On Feb. 2, NBF executives fired the firm's co-founder and chief executive, Donald H. Putnam, citing "irreconcilable differences."
A source close to the situation, who declined to be identified, tied Mr. Putnam's abrupt dismissal to a disputed $25 million escrow account, set up when NBF acquired the firm to reward Putnam Lovell executives who stayed and met ambitious business targets.
Both NBF Executive Vice President Lawrence Haber and Putnam Lovell President John Griff declined to comment on the escrow account. However, Mr. Griff said there was no specific event that led to Mr. Putnam's departure.
In a telephone interview, Mr. Putnam praised Mr. Griff as a solid professional, but said Mr. Griff has "an elastic tolerance of the institution's (NBF's) enthusiasm for bullying its executives. I wish him well, but I can't forecast a good outcome."
He declined to comment on the reason for his dismissal.
For the record, neither Mr. Putnam nor NBF is looking back.
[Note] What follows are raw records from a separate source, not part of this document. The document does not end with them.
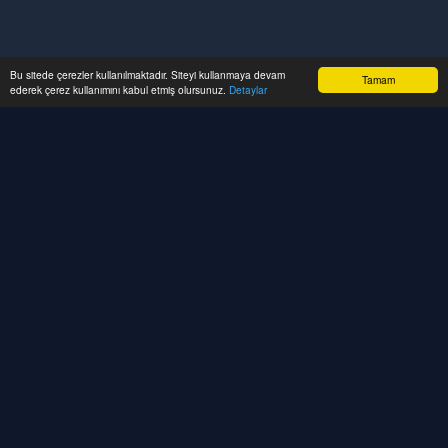
Bu sitede çerezler kullanılmaktadır. Siteyi kullanmaya devam
Tamam
ederek çerez kullanımını kabul etmiş olursunuz.
Detaylar
CRM sistemleri, SaaS platformları, API
entegrasyonları ve kurumsal web çözümleri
Mr. Putnam said he has already launched M&A advisory firm Grail Partners LLC, San Francisco, as a lean version of the industry heavyweight he helped build since 1987. Similarly, NBF'S Mr. Haber said the parent company remains fully committed to Putnam Lovell and its "great team of bankers." He noted Putnam Lovell continues to work with Mr. Putnam on a couple of deals.